▶ **What needs to be done**: Print the lines below from the line with "Der Domain-Teil" to the line with "persoonlijke (on)hebbelijkheden en" exactly, keeping both ends, and print no pictures.

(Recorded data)
○ ○ ○

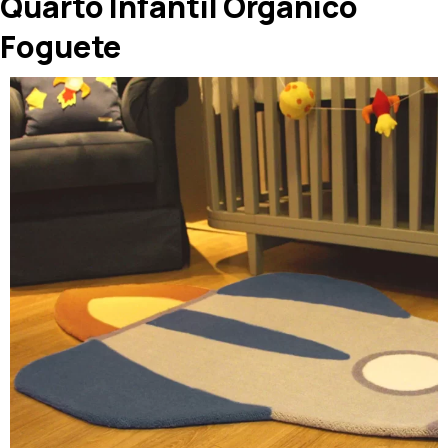
Quarto Infantil Orgânico
Foguete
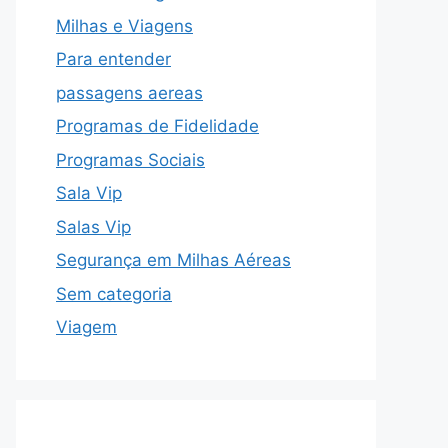
Milhas e Viagens
Para entender
passagens aereas
Programas de Fidelidade
Programas Sociais
Sala Vip
Salas Vip
Segurança em Milhas Aéreas
Sem categoria
Viagem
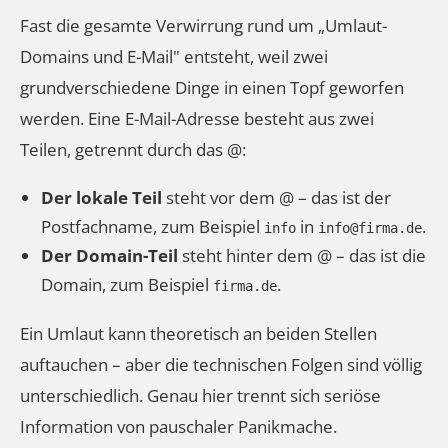
Fast die gesamte Verwirrung rund um „Umlaut-
Domains und E-Mail" entsteht, weil zwei
grundverschiedene Dinge in einen Topf geworfen
werden. Eine E-Mail-Adresse besteht aus zwei
Teilen, getrennt durch das @:
Der lokale Teil
steht
vor
dem @ – das ist der
Postfachname, zum Beispiel
in
.
info
info@firma.de
Der Domain-Teil
steht
hinter
dem @ – das ist die
Domain, zum Beispiel
.
firma.de
Ein Umlaut kann theoretisch an beiden Stellen
auftauchen – aber die technischen Folgen sind völlig
unterschiedlich. Genau hier trennt sich seriöse
Information von pauschaler Panikmache.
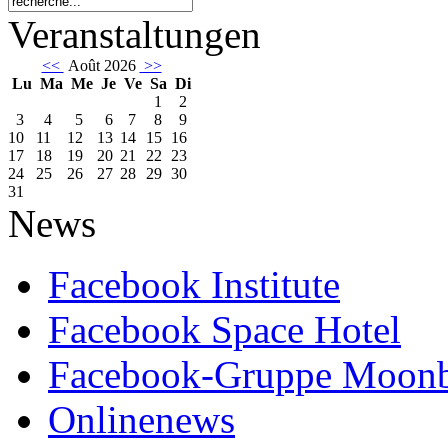
Veranstaltungen
<<
Août 2026
>>
Lu
Ma
Me
Je
Ve
Sa
Di
1
2
3
4
5
6
7
8
9
10
11
12
13
14
15
16
17
18
19
20
21
22
23
24
25
26
27
28
29
30
31
News
Facebook Institute
Facebook Space Hotel
Facebook-Gruppe Moon
Onlinenews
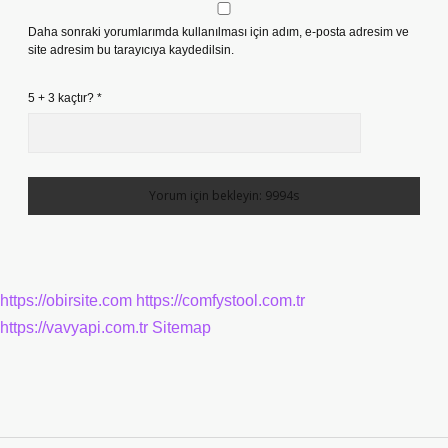
Daha sonraki yorumlarımda kullanılması için adım, e-posta adresim ve
site adresim bu tarayıcıya kaydedilsin.
5 + 3 kaçtır?
*
https://obirsite.com
https://comfystool.com.tr
https://vavyapi.com.tr
Sitemap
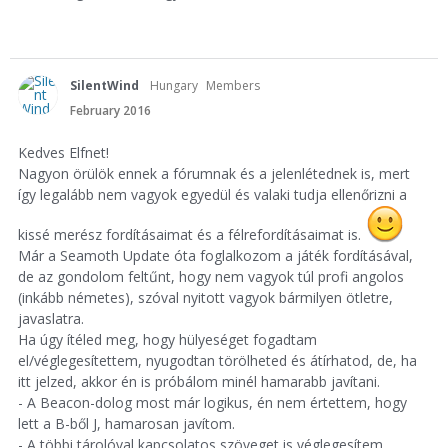
SilentWind
Hungary
Members
February 2016
Kedves Elfnet!
Nagyon örülök ennek a fórumnak és a jelenlétednek is, mert
így legalább nem vagyok egyedül és valaki tudja ellenőrizni a
kissé merész fordításaimat és a félrefordításaimat is.
Már a Seamoth Update óta foglalkozom a játék fordításával,
de az gondolom feltűnt, hogy nem vagyok túl profi angolos
(inkább németes), szóval nyitott vagyok bármilyen ötletre,
javaslatra.
Ha úgy ítéled meg, hogy hülyeséget fogadtam
el/véglegesítettem, nyugodtan törölheted és átírhatod, de, ha
itt jelzed, akkor én is próbálom minél hamarabb javítani.
- A Beacon-dolog most már logikus, én nem értettem, hogy
lett a B-ből J, hamarosan javítom.
- A többi tárolóval kapcsolatos szöveget is véglegesítem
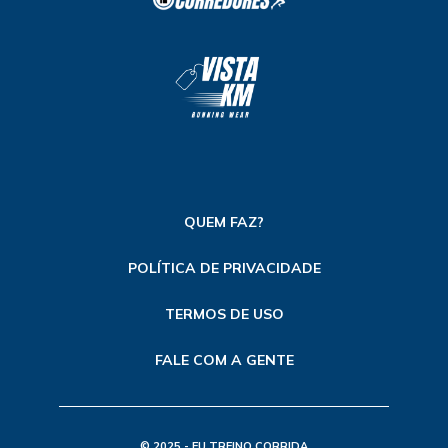
QUEM FAZ?
POLÍTICA DE PRIVACIDADE
TERMOS DE USO
FALE COM A GENTE
© 2025 - EU TREINO CORRIDA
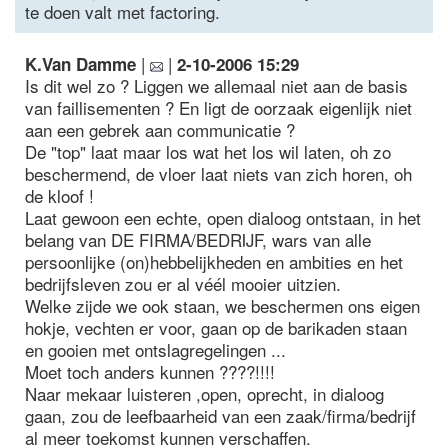
te doen valt met factoring.
|
|
K.Van Damme
2-10-2006 15:29
Is dit wel zo ? Liggen we allemaal niet aan de basis
van faillisementen ? En ligt de oorzaak eigenlijk niet
aan een gebrek aan communicatie ?
De "top" laat maar los wat het los wil laten, oh zo
beschermend, de vloer laat niets van zich horen, oh
de kloof !
Laat gewoon een echte, open dialoog ontstaan, in het
belang van DE FIRMA/BEDRIJF, wars van alle
persoonlijke (on)hebbelijkheden en ambities en het
bedrijfsleven zou er al véél mooier uitzien.
Welke zijde we ook staan, we beschermen ons eigen
hokje, vechten er voor, gaan op de barikaden staan
en gooien met ontslagregelingen ...
Moet toch anders kunnen ????!!!!
Naar mekaar luisteren ,open, oprecht, in dialoog
gaan, zou de leefbaarheid van een zaak/firma/bedrijf
al meer toekomst kunnen verschaffen.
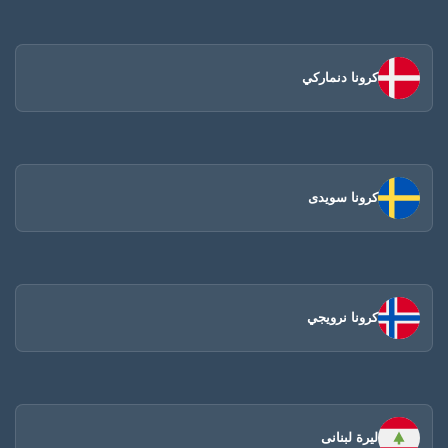
كرونا دنماركي
كرونا سويدى
كرونا نرويجي
ليرة لبنانى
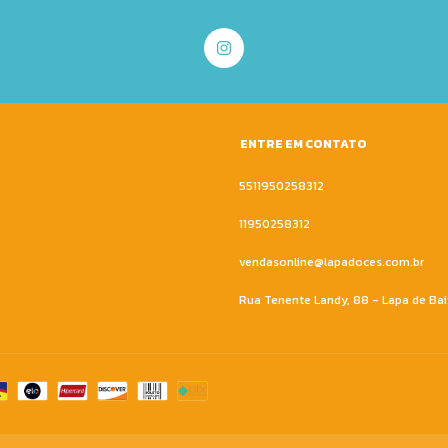
ENTRE EM CONTATO
5511950258312
11950258312
vendasonline@lapadoces.com.br
Rua Tenente Landy, 88 - Lapa de B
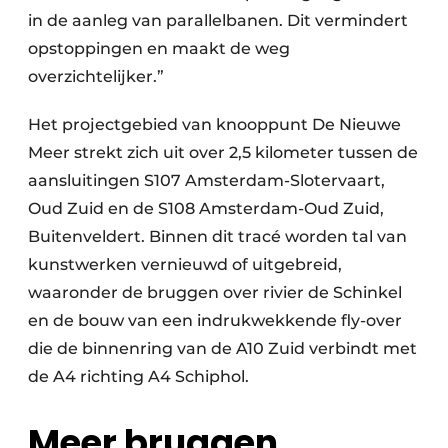
in de aanleg van parallelbanen. Dit vermindert
opstoppingen en maakt de weg
overzichtelijker.”
Het projectgebied van knooppunt De Nieuwe
Meer strekt zich uit over 2,5 kilometer tussen de
aansluitingen S107 Amsterdam-Slotervaart,
Oud Zuid en de S108 Amsterdam-Oud Zuid,
Buitenveldert. Binnen dit tracé worden tal van
kunstwerken vernieuwd of uitgebreid,
waaronder de bruggen over rivier de Schinkel
en de bouw van een indrukwekkende fly-over
die de binnenring van de A10 Zuid verbindt met
de A4 richting A4 Schiphol.
Meer bruggen,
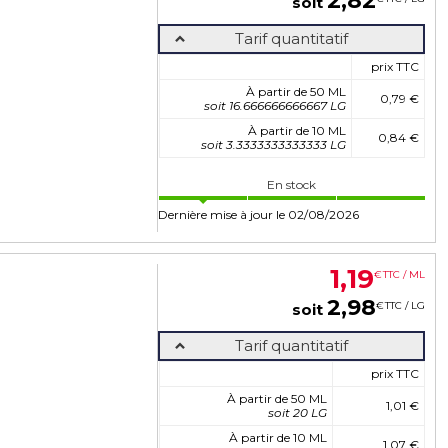
2
,
82
soit
Tarif quantitatif
prix TTC
À partir de 50 ML
0,79 €
soit 16.666666666667 LG
À partir de 10 ML
0,84 €
soit 3.3333333333333 LG
En stock
Dernière mise à jour le 02/08/2026
1
,
19
€
TTC / ML
2
,
98
€
TTC / LG
soit
Tarif quantitatif
prix TTC
À partir de 50 ML
1,01 €
soit 20 LG
À partir de 10 ML
1,07 €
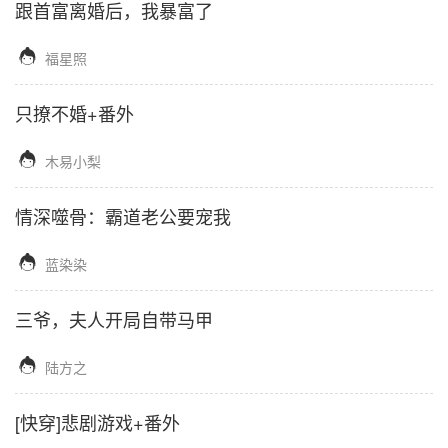
跟首富离婚后，我暴富了

福星照
只撩不婚+番外

木易小梨
情深噬骨：霸道老公要宠我

蓝染染
三爷，夫人开局自带马甲

陆方之
[快穿]悲剧游戏+番外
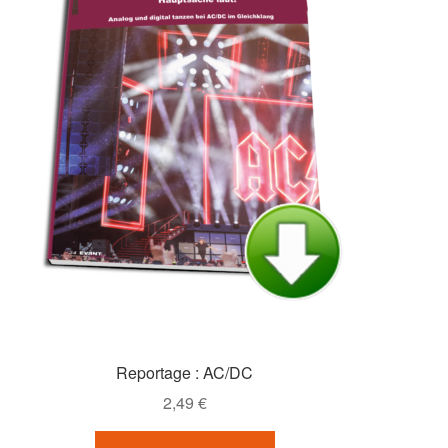
Reportage : AC/DC
2,49
€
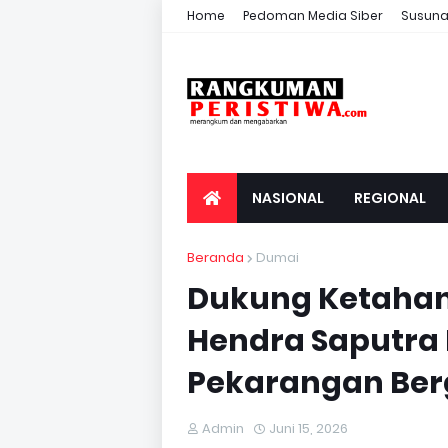
Home
Pedoman Media Siber
Susuna
NASIONAL
REGIONAL
Beranda
Dumai
Dukung Ketahan
Hendra Saputra
Pekarangan Berg
Admin
Juni 15, 2026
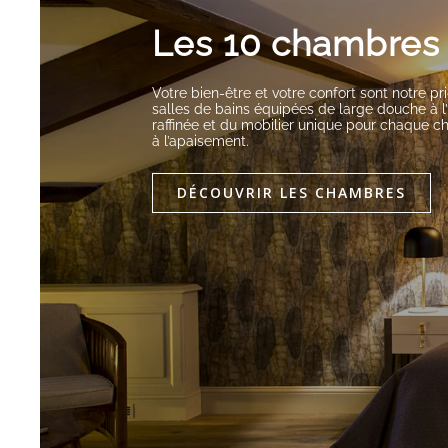
Les 10 chambres 
Votre bien-être et votre confort sont notre pri
salles de bains équipées de large douche à l’
raffinée et du mobilier unique pour chaque ch
à l’apaisement.
DÉCOUVRIR LES CHAMBRES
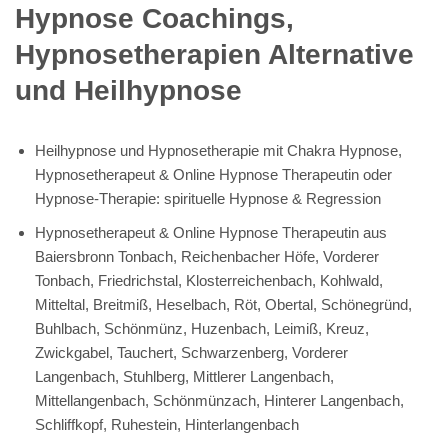
Hypnose Coachings,
Hypnosetherapien Alternative
und Heilhypnose
Heilhypnose und Hypnosetherapie mit Chakra Hypnose,
Hypnosetherapeut & Online Hypnose Therapeutin oder
Hypnose-Therapie: spirituelle Hypnose & Regression
Hypnosetherapeut & Online Hypnose Therapeutin aus
Baiersbronn Tonbach, Reichenbacher Höfe, Vorderer
Tonbach, Friedrichstal, Klosterreichenbach, Kohlwald,
Mitteltal, Breitmiß, Heselbach, Röt, Obertal, Schönegründ,
Buhlbach, Schönmünz, Huzenbach, Leimiß, Kreuz,
Zwickgabel, Tauchert, Schwarzenberg, Vorderer
Langenbach, Stuhlberg, Mittlerer Langenbach,
Mittellangenbach, Schönmünzach, Hinterer Langenbach,
Schliffkopf, Ruhestein, Hinterlangenbach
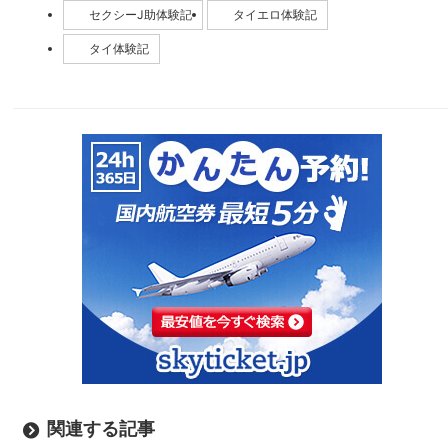
セクシーJ助体験記
タイエロ体験記
タイ体験記
関連する記事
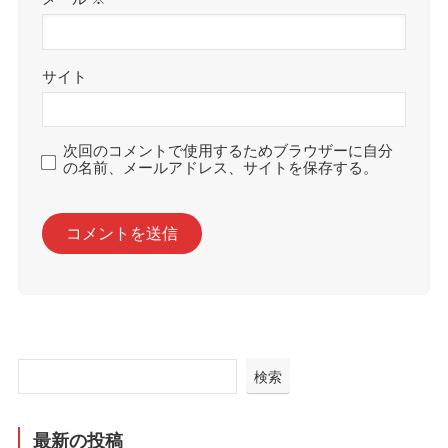
サイト
次回のコメントで使用するためブラウザーに自分
の名前、メールアドレス、サイトを保存する。
検索
最新の投稿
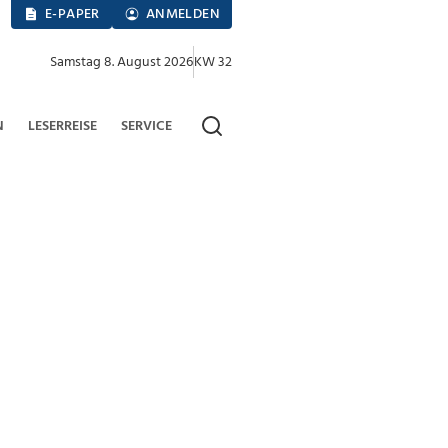
E-PAPER
ANMELDEN
Samstag 8. August 2026
KW 32
N
LESERREISE
SERVICE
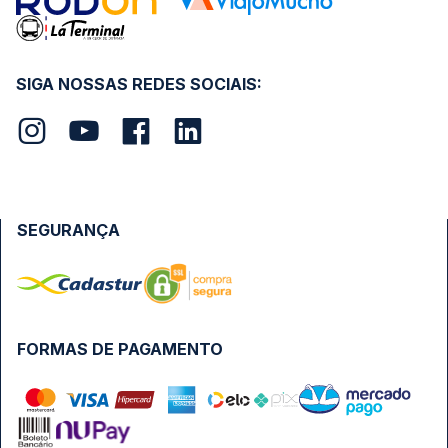
SIGA NOSSAS REDES SOCIAIS:
SEGURANÇA
FORMAS DE PAGAMENTO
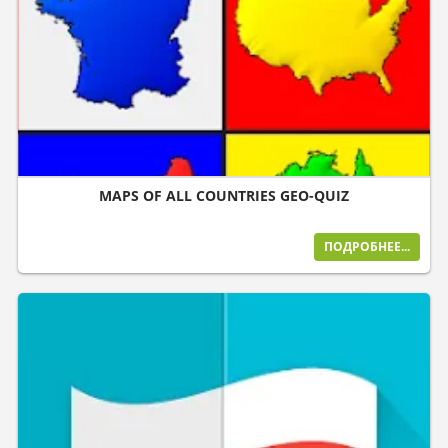
MAPS OF ALL COUNTRIES GEO-QUIZ
ПОДРОБНЕЕ...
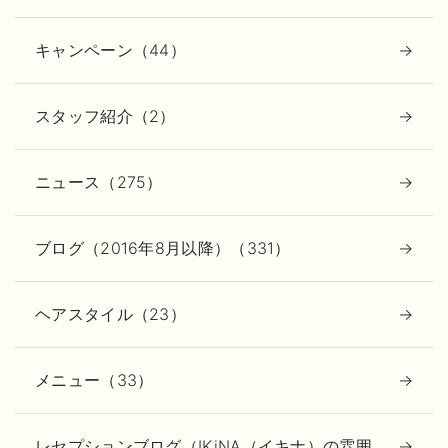
キャンペーン（44）
スタッフ紹介（2）
ニュース（275）
ブログ（2016年8月以降）（331）
ヘアスタイル（23）
メニュー（33）
レセプションブログ（IKiNA（イキナ）の雰囲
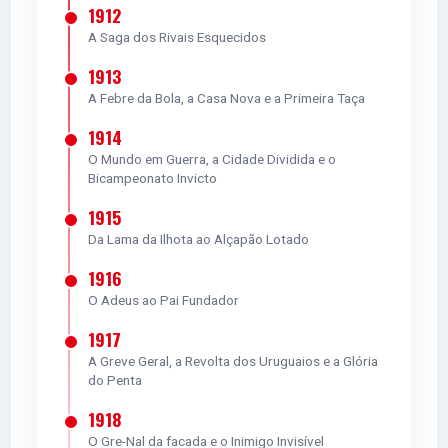
1912
A Saga dos Rivais Esquecidos
1913
A Febre da Bola, a Casa Nova e a Primeira Taça
1914
O Mundo em Guerra, a Cidade Dividida e o
Bicampeonato Invicto
1915
Da Lama da Ilhota ao Alçapão Lotado
1916
O Adeus ao Pai Fundador
1917
A Greve Geral, a Revolta dos Uruguaios e a Glória
do Penta
1918
O Gre-Nal da facada e o Inimigo Invisível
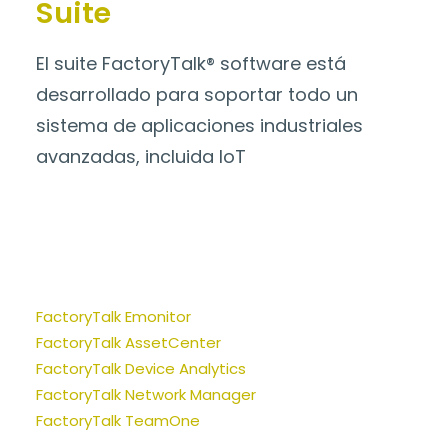
Suite
El suite FactoryTalk® software está
desarrollado para soportar todo un
sistema de aplicaciones industriales
avanzadas, incluida IoT
FactoryTalk Emonitor
FactoryTalk AssetCenter
FactoryTalk Device Analytics
FactoryTalk Network Manager
FactoryTalk TeamOne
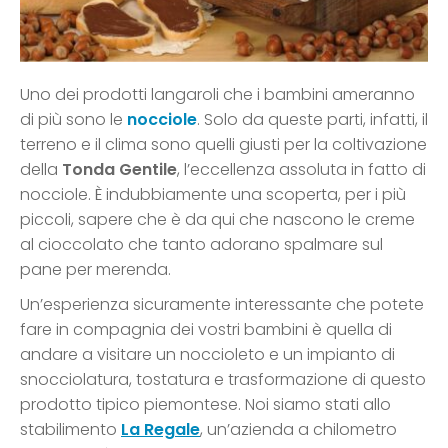
Uno dei prodotti langaroli che i bambini ameranno
di più sono le
nocciole
. Solo da queste parti, infatti, il
terreno e il clima sono quelli giusti per la coltivazione
della
Tonda Gentile
, l’eccellenza assoluta in fatto di
nocciole. È indubbiamente una scoperta, per i più
piccoli, sapere che è da qui che nascono le creme
al cioccolato che tanto adorano spalmare sul
pane per merenda.
Un’esperienza sicuramente interessante che potete
fare in compagnia dei vostri bambini è quella di
andare a visitare un noccioleto e un impianto di
snocciolatura, tostatura e trasformazione di questo
prodotto tipico piemontese. Noi siamo stati allo
stabilimento
La Regale
, un’azienda a chilometro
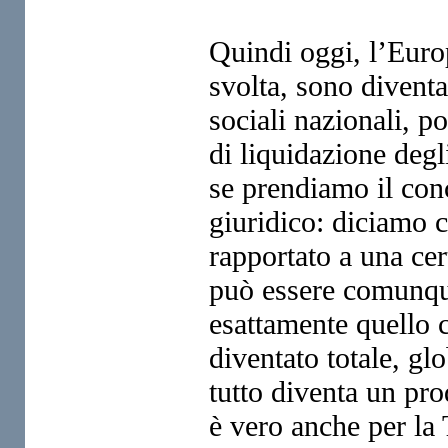
Quindi oggi, l’Europ
svolta,
sono diventat
sociali nazionali,
po
di liquidazione deg
se prendiamo il con
giuridico: diciamo 
rapportato a una ce
può essere comunque
esattamente quello 
diventato totale,
glo
tutto diventa un
pro
è vero anche per la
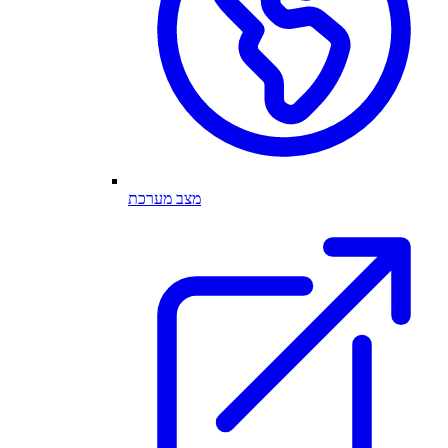
מצב מערכת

○ ○ ○

▶ **Your solution**:
Der Domain-Teil
steht
hinter
dem @ – das ist die
Domain, zum Beispiel
.
firma.de
Ein Umlaut kann theoretisch an beiden Stellen
auftauchen – aber die technischen Folgen sind völlig
unterschiedlich. Genau hier trennt sich seriöse
Information von pauschaler Panikmache.
Veranstaltungen
<<
Août 2026
>>
Lu
Ma
Me
Je
Ve
Sa
Di
1
2
3
4
5
6
7
8
9
10
11
12
13
14
15
16
17
18
19
20
21
22
23
24
25
26
27
28
29
30
31
News
Facebook Institute
Facebook Space Hotel
Facebook-Gruppe Moon
Onlinenews
Daha sonraki yorumlarımda kullanılması için adım, e-posta adresim ve
site adresim bu tarayıcıya kaydedilsin.
5 + 3 kaçtır?
*
https://obirsite.com
https://comfystool.com.tr
https://vavyapi.com.tr
Sitemap
SilentWind
Hungary
Members
February 2016
Kedves Elfnet!
Nagyon örülök ennek a fórumnak és a jelenlétednek is, mert
így legalább nem vagyok egyedül és valaki tudja ellenőrizni a
kissé merész fordításaimat és a félrefordításaimat is.
Már a Seamoth Update óta foglalkozom a játék fordításával,
de az gondolom feltűnt, hogy nem vagyok túl profi angolos
(inkább németes), szóval nyitott vagyok bármilyen ötletre,
javaslatra.
Ha úgy ítéled meg, hogy hülyeséget fogadtam
el/véglegesítettem, nyugodtan törölheted és átírhatod, de, ha
itt jelzed, akkor én is próbálom minél hamarabb javítani.
- A Beacon-dolog most már logikus, én nem értettem, hogy
lett a B-ből J, hamarosan javítom.
- A többi tárolóval kapcsolatos szöveget is véglegesítem
QUEM FAZ?
POLÍTICA DE PRIVACIDADE
TERMOS DE USO
FALE COM A GENTE
© 2025 - EU TREINO CORRIDA
te doen valt met factoring.
|
|
K.Van Damme
2-10-2006 15:29
Is dit wel zo ? Liggen we allemaal niet aan de basis
van faillisementen ? En ligt de oorzaak eigenlijk niet
aan een gebrek aan communicatie ?
De "top" laat maar los wat het los wil laten, oh zo
beschermend, de vloer laat niets van zich horen, oh
de kloof !
Laat gewoon een echte, open dialoog ontstaan, in het
belang van DE FIRMA/BEDRIJF, wars van alle
persoonlijke (on)hebbelijkheden en ambities en het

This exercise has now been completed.